Wayang Kulit
Wayang kulit merupakan salah satu kesenian
tradisional yang berkembang di Pulau Jawa. Kata “wayang” berasal dari kata “Ma Hyang” yang artinya
menuju kepada roh spiritual, dewa, maupun Tuhan Yang Maha Esa, yang bertujuan
sebagai media hiburan maupun sarana edukasi kepada masyarakat dengan cerita
akan nilai-nilai kehidupan.
Wayang jenis ini
terbuat dari membran kulit sapi maupun kulit kerbau yang biasanya dipentaskan
pada malam hari oleh seorang dalang dan diiringi dengan berbagai alat musik
tradisional seperti gamelan yang lengkap sinden (penyanyi).

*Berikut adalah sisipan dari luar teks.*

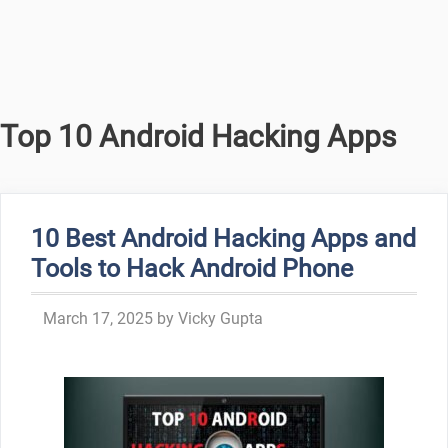
Top 10 Android Hacking Apps
10 Best Android Hacking Apps and
Tools to Hack Android Phone
March 17, 2025
by
Vicky Gupta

Dalang sendiri
merupakan singkatan dari kata ngudal
piwulang, ngudal yang berarti
menyebarluaskan atau membuka sedangkan piwulang memiliki arti ilmu
atau pendidikan dengan kata lain dalang berprofesi sebagai orang yang
memberikan pengetahuan sebagai bentuk ‘penerangan’ maupun hiburan bagi
masyarakat.
Terdapat pula perkumpulan
kesenian Wayang Kulit di Desa Gunungsari yang bernama Purwo Carito Kagunan Roso yang didirikan pada tahun 1985 oleh Ki
Sopo Nyono atau lebih dikenal dengan nama Mbah Ranu, yang juga berprofesi
sebagai dalang sejak umur 20 tahun. Anggota perkumpulan ini berjumlah sekitar
35 orang yang tersebar di seluruh pulau Jawa.
Saat ini di kota
Batu telah dibangun gedung kesenian sebagai wadah apresiasi masyarakat baik
sebagai pelaku maupun penikmat seni. Perkumpulan Wayang Kulit Purwo Carito Kagunan Roso ini biasanya
tampil di beberapa acara seperti acara kesenian, HUT Kota Batu, acara
peresmian, dan HUT-RI di Desa Gunungsari.
Mbah Ranu,
Selaku pelaku seni, memiliki harapan besar baik kepada pemerintah maupun
masyarakat agar meningkatkan kepeduliannya terhadap berbagai kesenian yang ada,
khususnya terhadap Wayang Kulit yang masih sangat jarang peminatnya. Akan lebih
baik jika terdapat sebuah sanggar yang dapat dimanfaatkan sebagai tempat
latihan dan tempat belajar bagi siapa saja yang hendak mempelajarinya.